Your assignment:
Reproduce all the entries beneath this sentence exactly.

Extracted page text data:
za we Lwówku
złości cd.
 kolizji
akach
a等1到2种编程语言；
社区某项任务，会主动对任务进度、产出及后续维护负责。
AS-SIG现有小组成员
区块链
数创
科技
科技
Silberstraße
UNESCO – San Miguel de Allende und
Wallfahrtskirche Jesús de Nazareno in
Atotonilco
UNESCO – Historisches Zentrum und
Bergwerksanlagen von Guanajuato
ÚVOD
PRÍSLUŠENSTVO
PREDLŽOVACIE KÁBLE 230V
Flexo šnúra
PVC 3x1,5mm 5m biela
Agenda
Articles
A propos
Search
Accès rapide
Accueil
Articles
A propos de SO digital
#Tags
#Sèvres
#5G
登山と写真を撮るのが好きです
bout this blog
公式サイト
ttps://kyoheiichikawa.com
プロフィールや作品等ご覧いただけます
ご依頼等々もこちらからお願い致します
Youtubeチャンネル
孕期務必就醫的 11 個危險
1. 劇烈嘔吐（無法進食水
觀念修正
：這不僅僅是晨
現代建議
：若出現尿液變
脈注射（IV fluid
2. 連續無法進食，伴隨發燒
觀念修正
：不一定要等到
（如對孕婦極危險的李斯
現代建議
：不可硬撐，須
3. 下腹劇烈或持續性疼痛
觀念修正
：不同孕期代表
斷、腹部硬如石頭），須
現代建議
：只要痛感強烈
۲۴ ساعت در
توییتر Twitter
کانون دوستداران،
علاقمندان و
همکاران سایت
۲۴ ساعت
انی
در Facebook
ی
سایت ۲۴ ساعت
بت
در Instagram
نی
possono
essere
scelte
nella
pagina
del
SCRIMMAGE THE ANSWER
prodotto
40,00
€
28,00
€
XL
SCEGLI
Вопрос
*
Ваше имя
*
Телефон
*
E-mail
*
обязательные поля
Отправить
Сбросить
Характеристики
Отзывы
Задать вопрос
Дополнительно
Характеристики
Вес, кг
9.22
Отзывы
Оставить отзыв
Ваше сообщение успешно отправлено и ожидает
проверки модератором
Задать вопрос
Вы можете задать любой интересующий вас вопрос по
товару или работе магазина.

Response:
za we Lwówku
złości cd.
 kolizji
akach
a等1到2种编程语言；
社区某项任务，会主动对任务进度、产出及后续维护负责。
AS-SIG现有小组成员
区块链
数创
科技
科技
Silberstraße
UNESCO – San Miguel de Allende und
Wallfahrtskirche Jesús de Nazareno in
Atotonilco
UNESCO – Historisches Zentrum und
Bergwerksanlagen von Guanajuato
ÚVOD
PRÍSLUŠENSTVO
PREDLŽOVACIE KÁBLE 230V
Flexo šnúra
PVC 3x1,5mm 5m biela
Agenda
Articles
A propos
Search
Accès rapide
Accueil
Articles
A propos de SO digital
#Tags
#Sèvres
#5G
登山と写真を撮るのが好きです
bout this blog
公式サイト
ttps://kyoheiichikawa.com
プロフィールや作品等ご覧いただけます
ご依頼等々もこちらからお願い致します
Youtubeチャンネル
孕期務必就醫的 11 個危險
1. 劇烈嘔吐（無法進食水
觀念修正
：這不僅僅是晨
現代建議
：若出現尿液變
脈注射（IV fluid
2. 連續無法進食，伴隨發燒
觀念修正
：不一定要等到
（如對孕婦極危險的李斯
現代建議
：不可硬撐，須
3. 下腹劇烈或持續性疼痛
觀念修正
：不同孕期代表
斷、腹部硬如石頭），須
現代建議
：只要痛感強烈
۲۴ ساعت در
توییتر Twitter
کانون دوستداران،
علاقمندان و
همکاران سایت
۲۴ ساعت
انی
در Facebook
ی
سایت ۲۴ ساعت
بت
در Instagram
نی
possono
essere
scelte
nella
pagina
del
SCRIMMAGE THE ANSWER
prodotto
40,00
€
28,00
€
XL
SCEGLI
Вопрос
*
Ваше имя
*
Телефон
*
E-mail
*
обязательные поля
Отправить
Сбросить
Характеристики
Отзывы
Задать вопрос
Дополнительно
Характеристики
Вес, кг
9.22
Отзывы
Оставить отзыв
Ваше сообщение успешно отправлено и ожидает
проверки модератором
Задать вопрос
Вы можете задать любой интересующий вас вопрос по
товару или работе магазина.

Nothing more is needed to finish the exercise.